But the greatest Starbucks gift of all is one that comes every fall. That’s right—it’s officially Pumpkin Spice Latte time. Somewhere John Oliver is first in line, keenly aware that it’s the gift that keeps on giving.
As every student of ancient history knows, the roots of the Pumpkin Spice Latte can be traced back to roughly 2003. After years of fiddling with a coffee drink recipe to capture the spirit of fall, the Starbucks taste team eventually accepted that at a certain point you have go with what you’ve got.

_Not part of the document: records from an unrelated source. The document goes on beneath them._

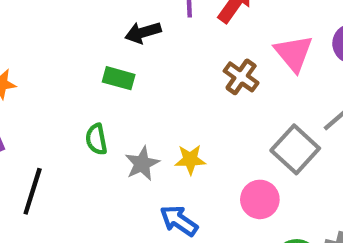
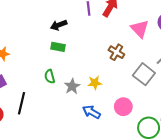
black arrow: (143, 32) -> (59, 25), moved
brown cross: (241, 77) -> (116, 52), moved
pink circle: (260, 199) -> (123, 107), moved

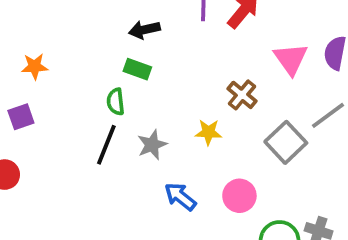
green semicircle: (50, 76) -> (116, 102), moved
yellow star: (95, 83) -> (208, 132), moved
black line: (21, 103) -> (106, 145), moved

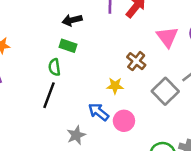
gray star: (152, 145) -> (76, 135), moved
pink circle: (239, 196) -> (124, 121), moved
blue arrow: (180, 197) -> (99, 112), moved

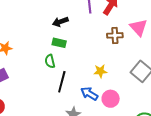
brown cross: (136, 61) -> (115, 35), moved, turned -35
black line: (49, 95) -> (62, 82), moved

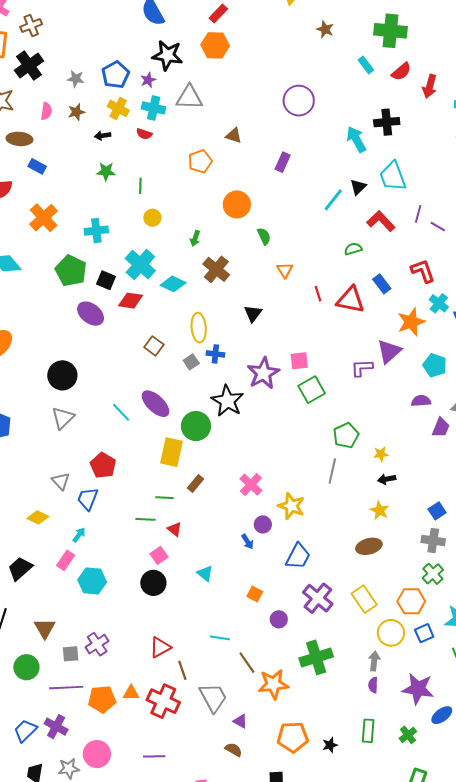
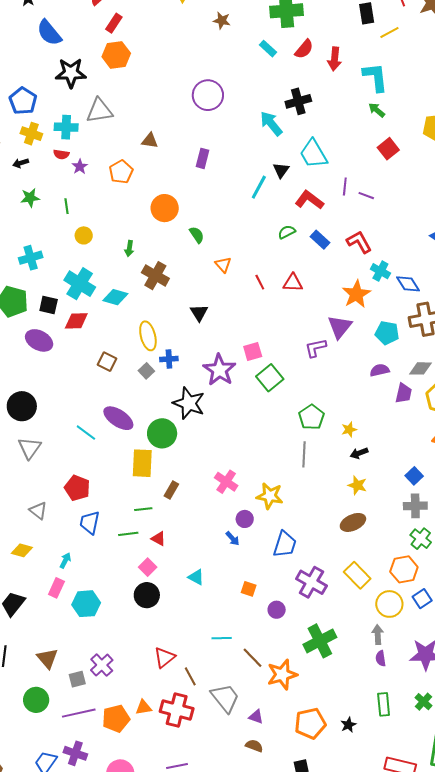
purple star: (148, 80) -> (80, 167), moved
blue rectangle: (382, 284) -> (320, 240), moved
red triangle: (350, 300) -> (293, 283), size x0.7
blue trapezoid: (88, 499) -> (90, 522), moved

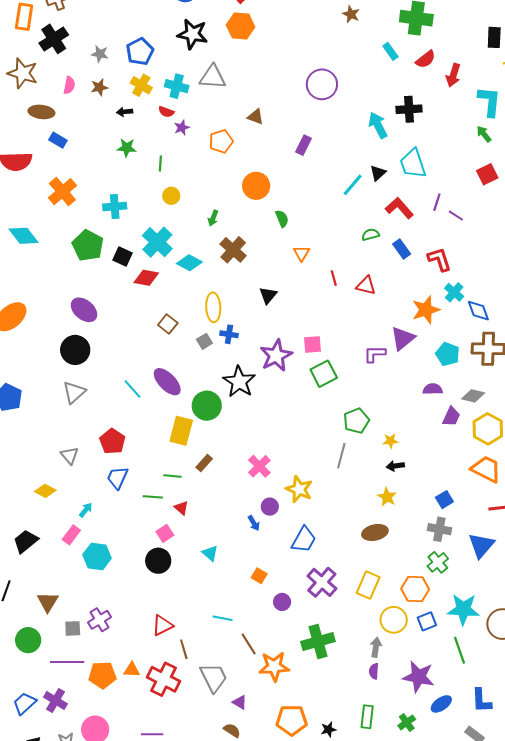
purple ellipse: (39, 340) -> (84, 310), moved
yellow rectangle: (357, 575) -> (368, 585), turned 56

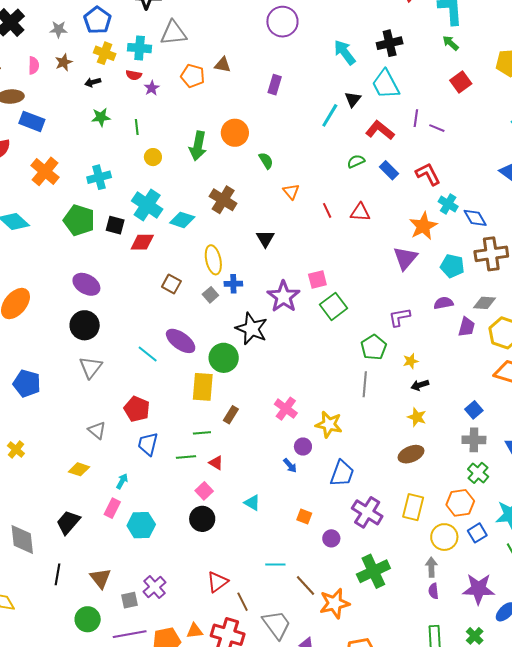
black cross: (409, 109) -> (390, 43), moved
blue rectangle: (58, 140) -> (32, 121), size x1.4
orange pentagon: (221, 141) -> (193, 76), moved, turned -30
green arrow: (213, 218) -> (198, 146), moved, size x1.8
purple L-shape: (375, 354) -> (400, 317), moved

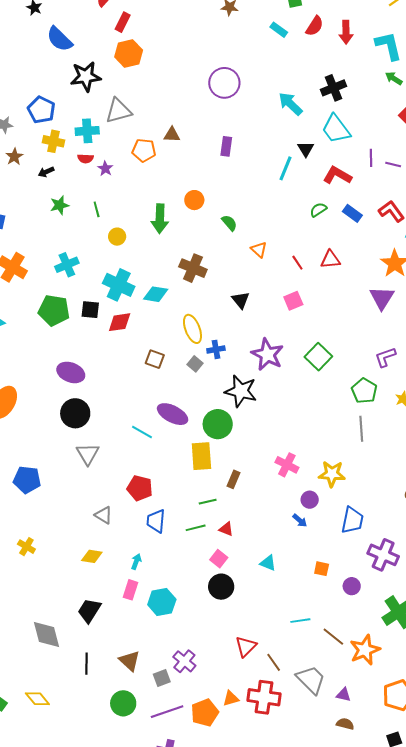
orange circle: (235, 133) -> (194, 200), size x0.7
pink square: (317, 279) -> (293, 301), moved

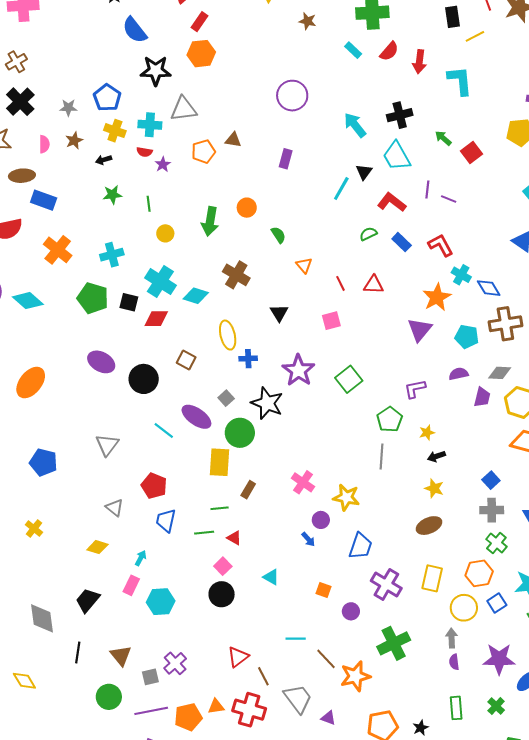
green arrow: (394, 78) -> (443, 138), moved
orange pentagon: (144, 150) -> (203, 152), turned -30
gray square: (195, 364) -> (226, 398), moved
black circle: (75, 413) -> (144, 379), moved

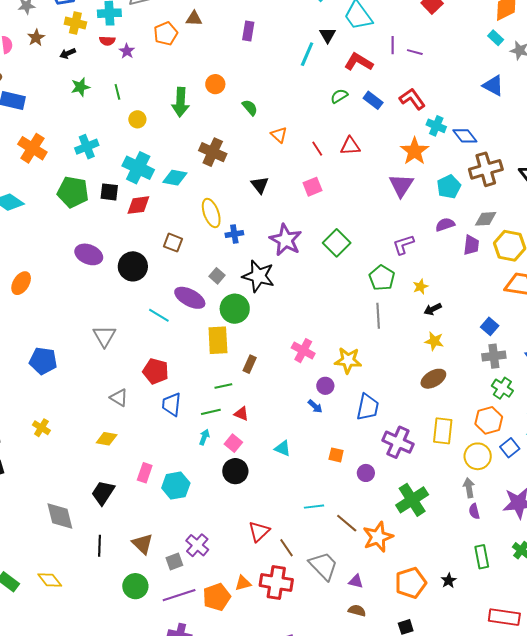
cyan pentagon: (467, 337) -> (449, 187), turned -30
orange ellipse: (31, 383) -> (21, 283), size x0.7
cyan arrow: (141, 558) -> (204, 437), moved

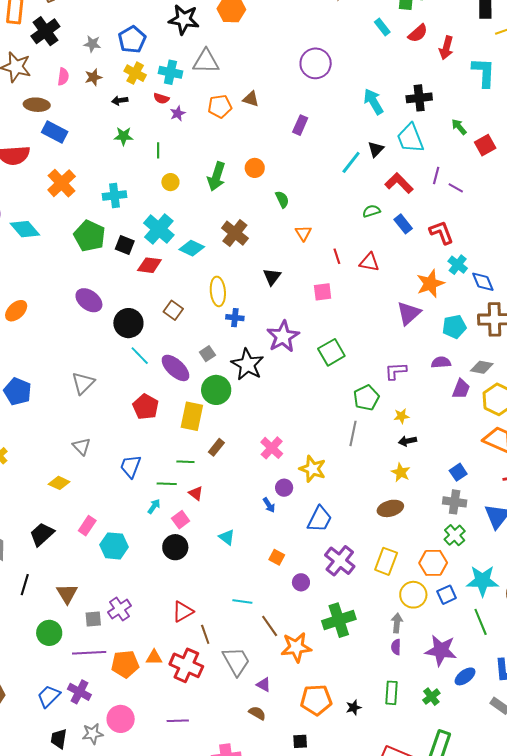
cyan line: (159, 315) -> (140, 356), moved
red pentagon: (156, 371) -> (146, 407), moved

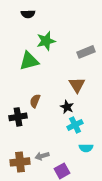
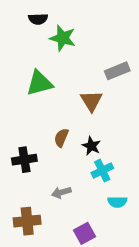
green star: (46, 41) -> (63, 38), moved, turned 30
brown triangle: (77, 85) -> (91, 101), moved
brown semicircle: (35, 101) -> (61, 138), moved
gray arrow: (42, 156) -> (61, 192), moved

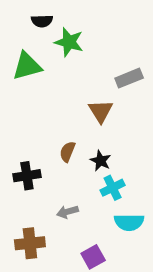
green triangle: (39, 83) -> (27, 66), moved
cyan semicircle: (117, 202) -> (129, 222), size x1.4

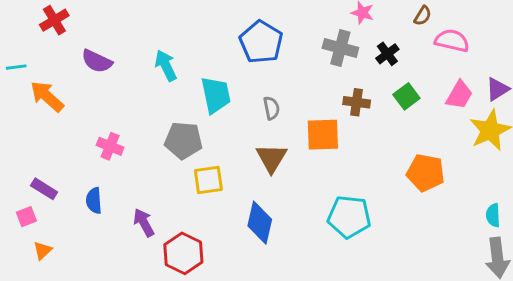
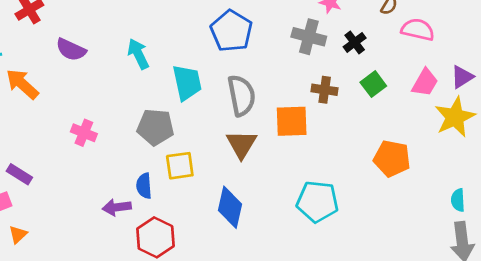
gray semicircle: (271, 108) -> (241, 95), size x1.8
blue semicircle: (94, 201) -> (144, 186), moved
purple arrow: (144, 223) -> (117, 207), turned -68

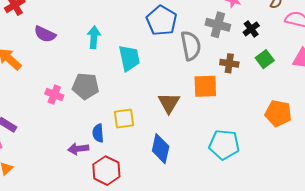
cyan arrow: (138, 54) -> (94, 37), turned 30
gray semicircle: (241, 95) -> (191, 46), moved
gray pentagon: (155, 127) -> (86, 86), moved

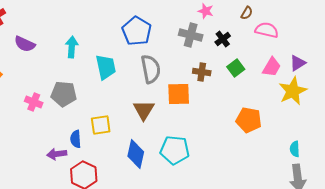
gray semicircle: (191, 46) -> (151, 69), moved
cyan pentagon: (224, 145) -> (175, 150), moved

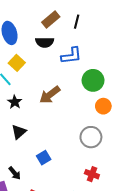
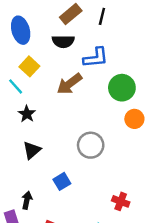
brown arrow: (50, 95) -> (69, 84), moved
gray circle: (91, 137) -> (91, 145), moved
black arrow: (15, 173) -> (27, 200), turned -128

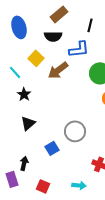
black line: (102, 16) -> (90, 25), moved
yellow square: (29, 66) -> (36, 58), moved
gray circle: (91, 145) -> (75, 131), moved

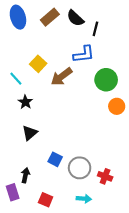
brown rectangle: (59, 14) -> (50, 17), moved
blue ellipse: (19, 27) -> (18, 17), moved
black semicircle: (53, 36) -> (75, 18), moved, turned 42
gray circle: (75, 131) -> (80, 168), moved
blue square: (52, 148) -> (55, 159), turned -32

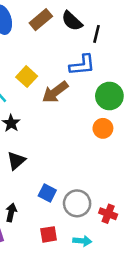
orange circle: (117, 106) -> (103, 128), moved
red square: (46, 200) -> (49, 234), moved, turned -32

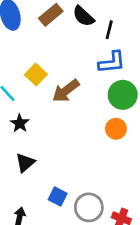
blue L-shape: (82, 65) -> (112, 62), moved

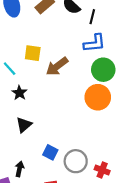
yellow square: (36, 75) -> (33, 53), turned -35
orange circle: (116, 129) -> (98, 97), size x1.5

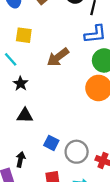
yellow square: (33, 53) -> (24, 35), moved
black triangle: (24, 125) -> (25, 115), turned 42

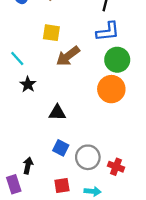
yellow square: (24, 35) -> (51, 33), moved
black triangle: (25, 115) -> (57, 113), moved

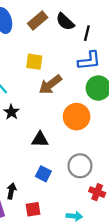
orange circle: (111, 89) -> (77, 117), moved
gray circle: (88, 157) -> (80, 166), moved
red square: (62, 185) -> (33, 209), moved

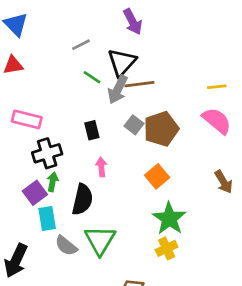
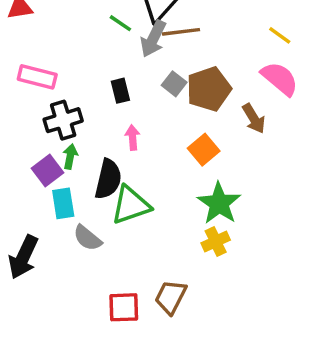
yellow line: (217, 87) -> (280, 35), turned 42
brown arrow: (224, 182) -> (254, 118), moved
green triangle: (100, 240) -> (131, 205), moved, turned 40

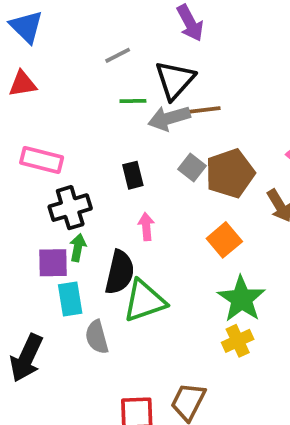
green line: (120, 23) -> (133, 101), turned -35
gray arrow: (153, 39) -> (169, 118), turned 48
purple square: (48, 170) -> (53, 263), turned 36
gray semicircle: (87, 238) -> (97, 337), turned 36

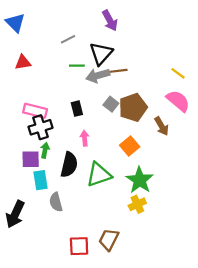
red triangle: (23, 84) -> (23, 62), moved
pink rectangle: (42, 160) -> (35, 111), moved
green triangle: (144, 301) -> (99, 175), moved

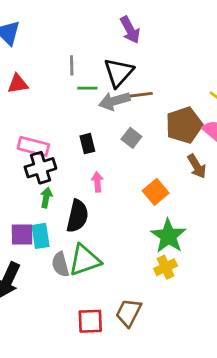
gray line: (68, 39) -> (72, 65), moved, turned -64
brown pentagon: (133, 107) -> (184, 125), moved
purple square: (31, 159) -> (22, 235), moved
green triangle: (99, 175) -> (85, 260), moved

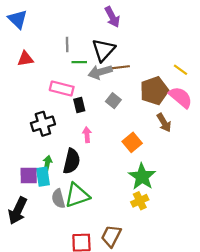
pink rectangle: (33, 146) -> (62, 89), moved
green arrow: (46, 198) -> (47, 163), moved

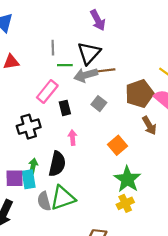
pink rectangle: (62, 89) -> (47, 91), turned -65

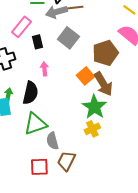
brown pentagon: (139, 94) -> (105, 53), moved
gray square: (99, 104) -> (68, 38), size x1.5
brown arrow: (149, 125) -> (103, 84), moved, size x1.4
gray semicircle: (44, 201) -> (52, 141), moved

Pumpkin Spice Latte quickly became the drink that folks who never go to Starbucks started going to Starbucks for. And as it became entrenched in pop culture as a seasonal ritual, the world quickly took notice, including in business boardrooms.
Over the past couple of decades North Americans have become convinced that pumpkin spice goes great in everything, from seasonal beers to yogurt pretzels.
It’s no great shocker that the cocktail nation has got on board. Do a quick Google search and you’ll find a bumper crop of recipes to help usher in the fall: Bourbon Pumpkin Smash, Pumpkin Spice White Russian, Pumpkin Spice Martini, and Pumpkin Spice Old-Fashioned, to name just a few.
As with most everything cocktail-wise, you have a couple of options when it comes to embracing the most popular of squashes. Truly obsessive cocktail nerds will want to make their own DIY syrup, that process only mildly labour-intensive.
With a new lockdown seemingly on the horizon, you’re going to have some time on your hands in the coming weeks. So let’s start by asking ourselves what a Williamsburg artisan with full-sleeve tattoos and a gourd-sized man-bun would do.
The answer of course is “Go anything but the easy route in the pursuit of excellence.” First off you’re going to need a sugar pumpkin or three—which is to say a jack-o’-lantern pumpkin won’t do. If you can’t find sugar pumpkins at Choices or Whole Foods, load into the Evo and head out to Westham Island Herb Farm just past Delta.
Cut sugar pumpkins into halves, remove seeds, cover with foil in a baking dish, and roast in the oven at 425 Fahrenheit for an hour until tender. From there it’s easy.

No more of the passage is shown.